Your voice accounts for 35% of the way you communicate.  (The other 65% is your body language or non-verbal cues.)  That voice is controlled by your verbal skills, including everything from the volume and the speed at which you speak, the pitch of your voice, and your “vocal variety”, to the use (or lack) of filler words and up-pitch. Up-pitch is when your voice goes up at the end of a statement making it sound as if you are asking a question.  It is a vocal issue for both men and women that takes away from your credibility, command and presence.  

Use Active Words and Make Authoritative Sentences: Precise language shows you’re taking ownership of your opinions.  For example, replace weak words, such as “I think,”  “I believe,” and “I feel,” with stronger options such as: “I’m confident,”  “I’m convinced,” or “I expect.”  Be sure to include the “why:”  “and here’s why I am confident about X,Y,Z…”  Those words – “and here’s why” – are key to strengthening your message and capturing the attention of your audience!
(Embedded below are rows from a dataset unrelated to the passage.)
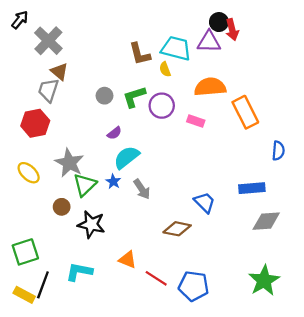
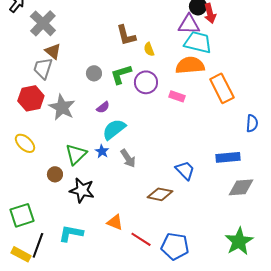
cyan trapezoid: (176, 48) -> (198, 42), moved
gray star: (69, 163) -> (62, 107), moved

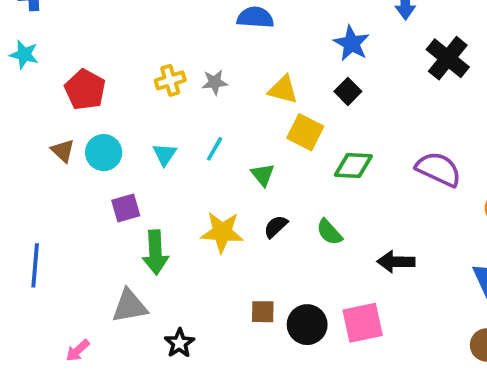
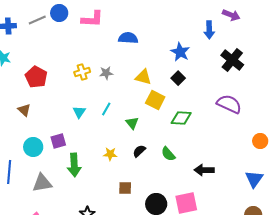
cyan circle: (104, 153) -> (33, 147), moved
purple semicircle: (438, 169) -> (229, 104), moved
yellow star: (222, 232) -> (110, 154), size x0.6
gray triangle: (130, 306) -> (42, 183), moved
brown square: (263, 312) -> (125, 188), moved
As women, we often act more like facilitators than contributors. Stop. State what you stand for and you’ll become a meaningful and important contributor.

Stop apologizing:  Apologizing for small things like unattractive slides, a last minute change in the order of your presentation, or using “minimizing language” (such as the word “just”), reduce the power of your message and the strength of your presence.  It’s an UNconscious way of apologizing.

Don’t Confuse Passion with Emotion: If you allow your emotions to get the best of you, you miss out on an opportunity to create synergy and unity.

No doubt, this is all much harder if you are the only female in the room, but when you’re not alone, even if there is only one other female, use solidarity and amplification to boost your position, and that of your fellow women.

When a woman makes a key point with which you agree, consider repeating it and giving her credit. “Susan brings up a great point because _____ (it speaks to X… or it drives the point home about Y….)  This forces others in the room to recognize the contribution and can potentially deny others the chance to claim the idea as their own. It was Susan’s idea and Susan deserves the acknowledgement.

Now, if someone else in the room does claim the idea, ladies, you still have an opportunity to speak up: “ that sounds exactly like what Susan was saying…”  

Men have the opportunity to do the same thing; you can give Susan credit and recognize her contribution. That is what will help move the dial forward for everyone.

None of us can go it alone.  Just as much as women need to support one another, men, you are just as much a part of this equation.

Take advantage of these moments.  And, remember Liz’s 4 C’s: Confidence, Content, Clarity and Conversational. 

Have confidence in being prepared. Know your content and have clarity about what you intend to contribute and, finally, be conversational in your delivery.

When you do, you will have presence, you will have command, and you will be seen and heard as you intend.